▶ _TO DO_
What is the number of lines below that hold "from"? Answer with that number only.

▶ _EXTRACTED MATERIAL_
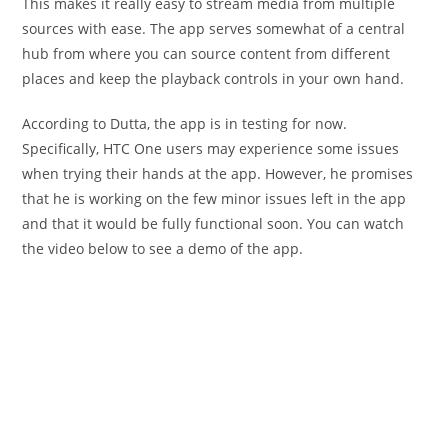
This makes it really easy to stream media from multiple
sources with ease. The app serves somewhat of a central
hub from where you can source content from different
places and keep the playback controls in your own hand.
According to Dutta, the app is in testing for now.
Specifically, HTC One users may experience some issues
when trying their hands at the app. However, he promises
that he is working on the few minor issues left in the app
and that it would be fully functional soon. You can watch
the video below to see a demo of the app.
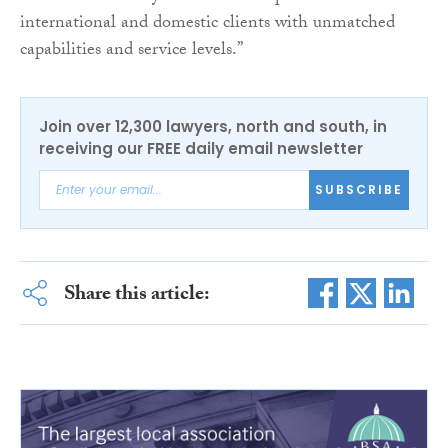
international and domestic clients with unmatched
capabilities and service levels.”
Join over 12,300 lawyers, north and south, in
receiving our FREE daily email newsletter
SUBSCRIBE
Share this article:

▶ _RESULT_
2